Wednesday, December 12, 2007

Notoriety

I'm putting myself on a mandatory no-text, no-call order for the next 24 hours. If anyone is expecting to hear from me tomorrow, it's not going to happen. Sadly, relatively few people will be affected by this moratorium of communication, but I think it will offer me a healthy dose of truth--- in knowing just how many people will call ME after they see that I haven't called them.

One of those people are DC. This girl had me wound around her little finger one night-- after island hopping under canopies while it was raining on the way to her house, kissing under each one, then finally saying goodnight. Then yesterday--- nothing. And today, nothing. Rejected? Of course, I feel rejected. But she's fucking crazy. How should I know if she's planning it all out like this or if she just changed her mind? I just know texting her or calling her tomorrow won't be a good idea. And for that to be an effective (not affective) plan, I have to impose a no-call, no-text order on everyone.

Also, I like how my stats spiked significantly after I posted the map. Hence the name of this blog. Yea... y'all can eat it. I know you're watching and surprisingly for you, I couldn't care less.

Say, stick around a while and keep reading. You might actually find out a few things about normal people and how they live.

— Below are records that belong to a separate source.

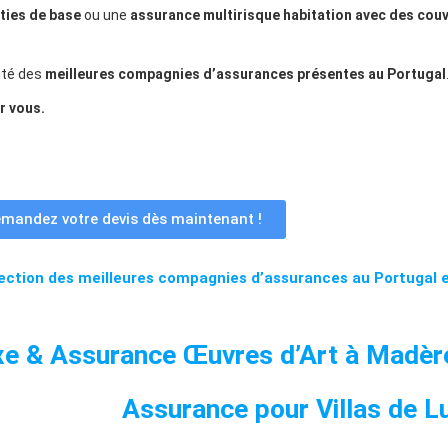
ties de base
ou une
assurance multirisque habitation avec des cou
lité des
meilleures compagnies d’assurances présentes au Portugal
r vous.
mandez votre devis dès maintenant !
lection des meilleures compagnies d’assurances au Portugal 
uxe & Assurance Œuvres d’Art à Madèr
Assurance pour Villas de 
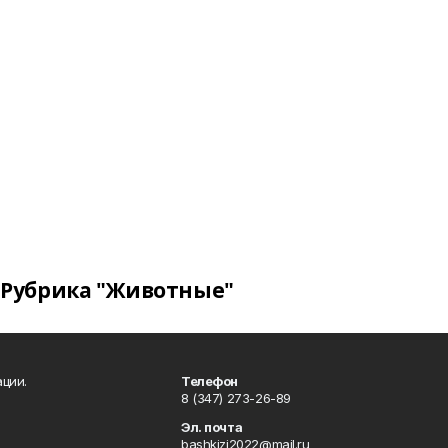
Рубрика "Животные"
ции.
Телефон
8 (347) 273-26-89
Эл. почта
bashkizi2022@mail.ru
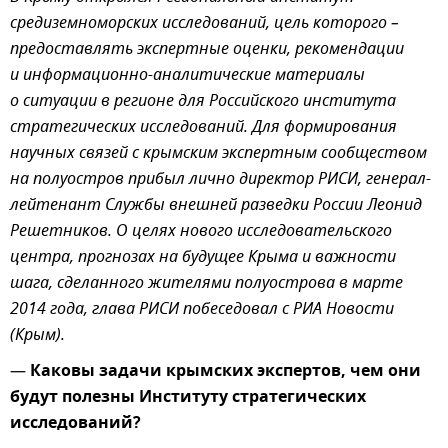
средиземноморских исследований, цель которого –
предоставлять экспертные оценки, рекомендации
и информационно-аналитические материалы
о ситуации в регионе для Российского института
стратегических исследований. Для формирования
научных связей с крымским экспертным сообществом
на полуостров прибыл лично директор РИСИ, генерал-
лейтенант Службы внешней разведки России Леонид
Решетников. О целях нового исследовательского
центра, прогнозах на будущее Крыма и важности
шага, сделанного жителями полуострова в марте
2014 года, глава РИСИ побеседовал с РИА Новости
(Крым).
—
Каковы задачи крымских экспертов, чем они
будут полезны Институту стратегических
исследований?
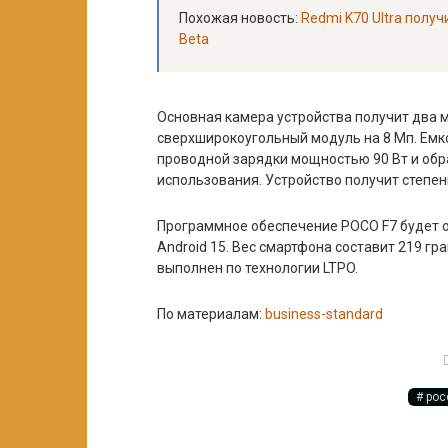
Похожая новость:
Redmi K70 Ultra полу
Beta
Основная камера устройства получит два 
сверхширокоугольный модуль на 8 Мп. Емк
проводной зарядки мощностью 90 Вт и обра
использования. Устройство получит степень
Программное обеспечение POCO F7 будет о
Android 15. Вес смартфона составит 219 г
выполнен по технологии LTPO.
По материалам:
business-standard
poc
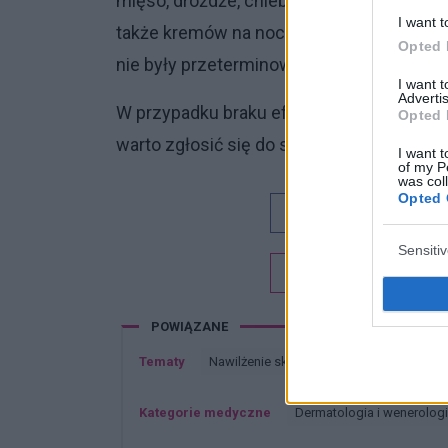
mięso, drożdże, chleb pełnoziarnisty, tłust
I want t
także kremów na noc i na dzień oraz krem
Opted 
nie były przeterminowane.
I want 
Advertis
W przypadku braku efektów widocznych na 
Opted 
warto zgłosić się do specjalisty w celu us
I want t
of my P
was col
Opted 
Dobry tekst
Sensiti
Chcesz być na bieżą
POWIĄZANE
Tematy
Nawilżenie skóry
Odżywianie a skóra
Kategorie medyczne
Dermatologia i wenerolog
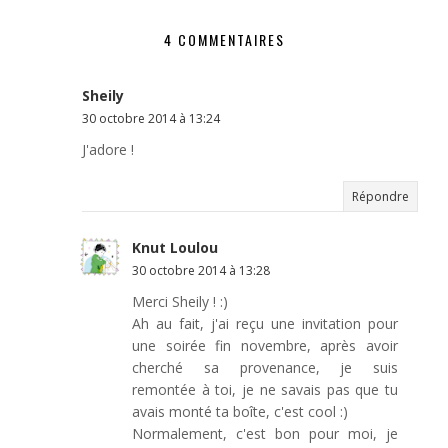
4 COMMENTAIRES
Sheily
30 octobre 2014 à 13:24
J'adore !
Répondre
Knut Loulou
30 octobre 2014 à 13:28
Merci Sheily ! :)
Ah au fait, j'ai reçu une invitation pour
une soirée fin novembre, après avoir
cherché sa provenance, je suis
remontée à toi, je ne savais pas que tu
avais monté ta boîte, c'est cool :)
Normalement, c'est bon pour moi, je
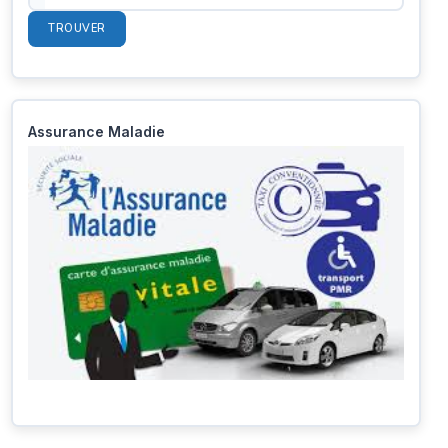
TROUVER
Assurance Maladie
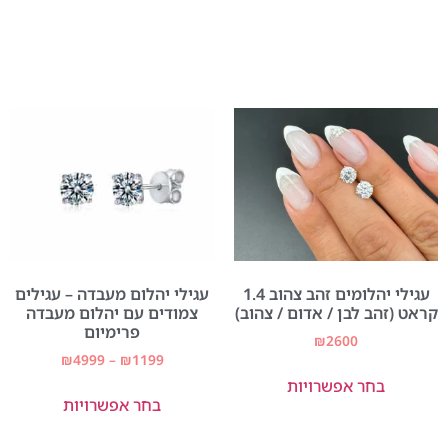
עגילי יהלומים זהב צהוב 1.4
עגילי יהלום מעבדה – עגילים
קראט (זהב לבן / אדום / צהוב)
צמודים עם יהלום מעבדה
פרימיום
₪
2600
₪
4999
–
₪
1199
בחר אפשרויות
בחר אפשרויות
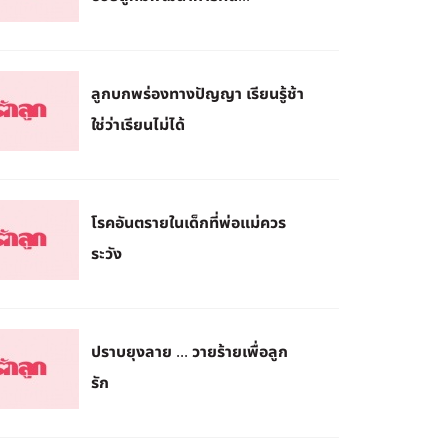
ลูกบกพร่องทางปัญญา เรียนรู้ช้า
ใช่ว่าเรียนไม่ได้
โรคอันตรายในเด็กที่พ่อแม่ควร
ระวัง
ปราบยุงลาย ... วายร้ายเพื่อลูก
รัก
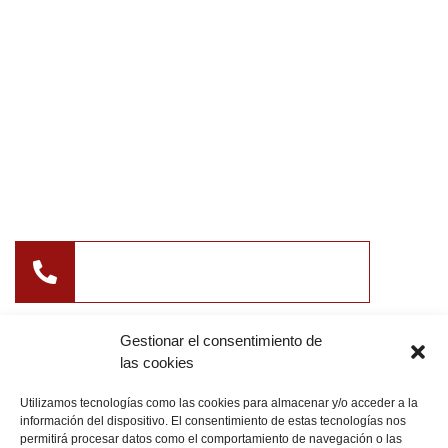
Legales
Aviso legal
Accesibilidad
Cookies
Consulta sin compromiso
+34 954 53 60 38
Gestionar el consentimiento de
administracion@bufetesalmeron.com
las cookies
+34 673 32 22 25
Utilizamos tecnologías como las cookies para almacenar y/o acceder a la
información del dispositivo. El consentimiento de estas tecnologías nos
permitirá procesar datos como el comportamiento de navegación o las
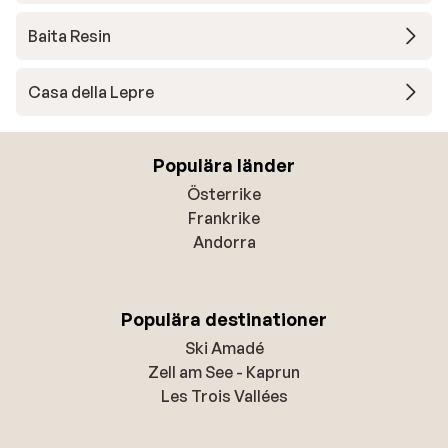
Baita Resin
Casa della Lepre
Populära länder
Österrike
Frankrike
Andorra
Populära destinationer
Ski Amadé
Zell am See - Kaprun
Les Trois Vallées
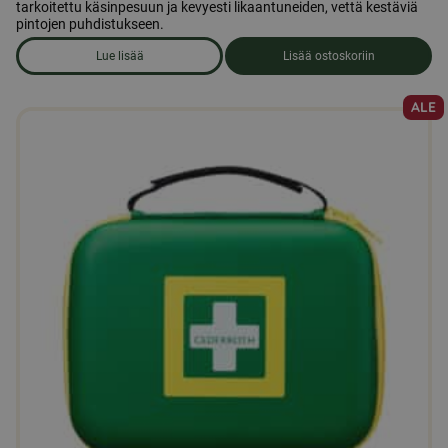
tarkoitettu käsinpesuun ja kevyesti likaantuneiden, vettä kestäviä
pintojen puhdistukseen.
Lue lisää
Lisää ostoskoriin
om produkten Astianpesuaine
ALE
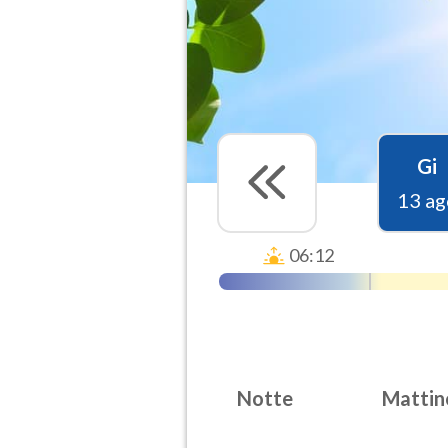
Gi
13 ag
06:12
Notte
Mattin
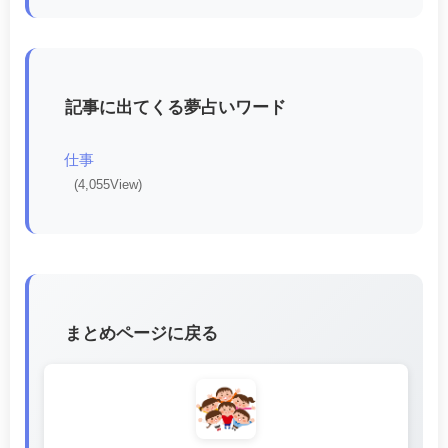
記事に出てくる夢占いワード
仕事
(4,055View)
まとめページに戻る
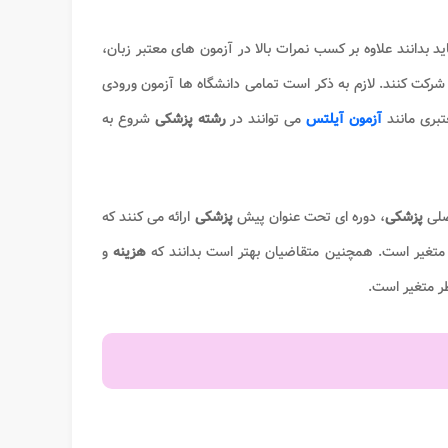
د بدانند علاوه بر کسب نمرات بالا در آزمون های معتبر زبان،
د شرکت کنند. لازم به ذکر است تمامی دانشگاه ها آزمون ورودی
تبری مانند
آزمون آیلتس
می توانند در
رشته پزشکی
شروع به
صلی
پزشکی
، دوره ای تحت عنوان پیش
پزشکی
ارائه می کنند که
هزینه
و
ر متغیر است.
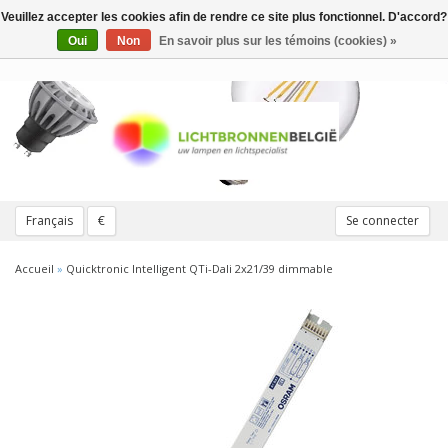
Veuillez accepter les cookies afin de rendre ce site plus fonctionnel. D'accord?
Toggle
navigation
Oui
Non
En savoir plus sur les témoins (cookies) »
Français
€
Se connecter
Accueil
»
Quicktronic Intelligent QTi-Dali 2x21/39 dimmable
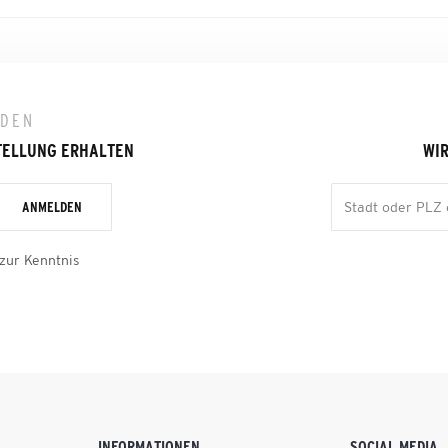
LDEN
TELLUNG ERHALTEN
WIR
ANMELDEN
zur Kenntnis
INFORMATIONEN
SOCIAL MEDIA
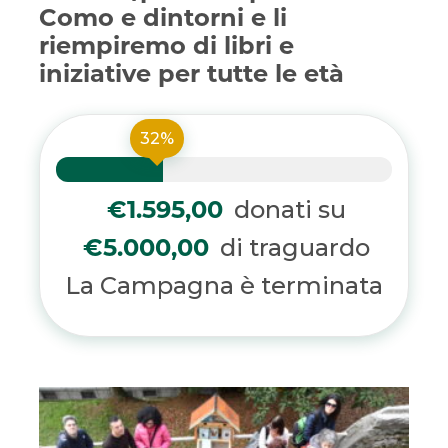
Como e dintorni e li
riempiremo di libri e
iniziative per tutte le età
32%
donati su
€1.595,00
di traguardo
€5.000,00
La Campagna è terminata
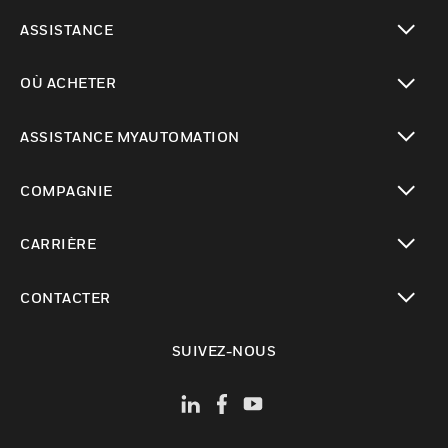
toggle view
ASSISTANCE
toggle view
OÙ ACHETER
toggle view
ASSISTANCE MYAUTOMATION
toggle view
COMPAGNIE
toggle view
CARRIÈRE
toggle view
CONTACTER
toggle view
SUIVEZ-NOUS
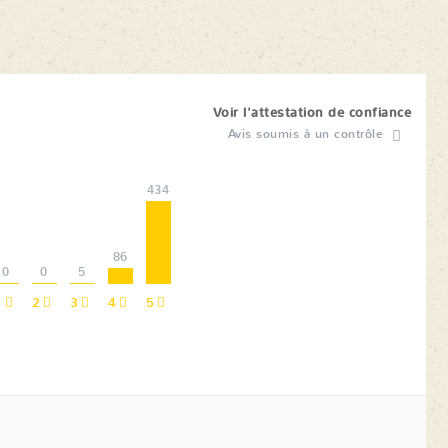
Voir l'attestation de confiance
Avis soumis à un contrôle
434
86
0
0
5
1
2
3
4
5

If all else fails, you can find out how this really weird motherfucker lives his life. I guarantee you, it's freakin' crazy.

Oh-- and for the record..... JUST to freak you guys out... (talking about my friends in Las Vegas) I have only this to say:

Christy, if you ever need tips on sights to see in the Ozarks, you should definitely buy a Tim Ernst book. Look him up on Amazon. He's got a kickass guide on Arkansas waterfalls. Seriously.